Śmierć George'a Floyda

Zarzewiem protestów jest sprawa śmierci George'a Floyda, czarnoskórego 46-latka, który zmarł w trakcie zatrzymania przez policję. W poniedziałek do internetu trafiło nagranie z incydentu, na którym widać, jak jeden z policjantów przyciska mężczyźnie kolanem szyję do ziemi, nie reagując na krzyki Floyda, że ten nie może oddychać. Wkrótce potem mężczyzna zmarł.

Policjanci biorący udział w zatrzymaniu zostali zwolnieni ze służby, a FBI wszczęło dochodzenie w ich sprawie. Burmistrz Minneapolis Jacob Frey w środę zaapelował do miejscowej prokuratury o postawienie zarzutów funkcjonariuszom.

Śmierć Floyda zbulwersowała dużą część opinii publicznej w Stanach Zjednoczonych.

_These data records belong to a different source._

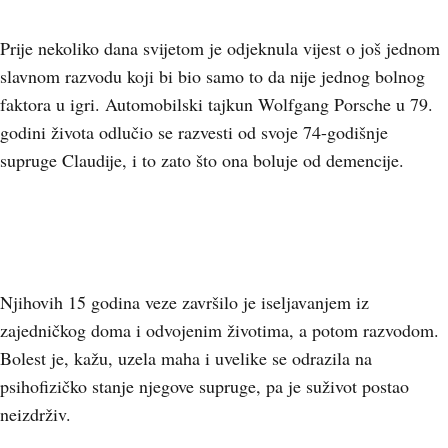
Prije nekoliko dana svijetom je odjeknula vijest o još jednom
slavnom razvodu koji bi bio samo to da nije jednog bolnog
faktora u igri. Automobilski tajkun Wolfgang Porsche u 79.
godini života odlučio se razvesti od svoje 74-godišnje
supruge Claudije, i to zato što ona boluje od demencije.
Njihovih 15 godina veze završilo je iseljavanjem iz
zajedničkog doma i odvojenim životima, a potom razvodom.
Bolest je, kažu, uzela maha i uvelike se odrazila na
psihofizičko stanje njegove supruge, pa je suživot postao
neizdrživ.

Policja - nie tylko w Minneapolis - musi mierzyć się z zarzutami o rasizm i stosowanie niewspółmiernej siły w trakcie zatrzymań. Protesty rozgorzały w wielu miastach USA. W czwartek miały miejsce w Phoenix w stanie Arizona, w Louisville w Kentucky i w Memphis w stanie Tennessee.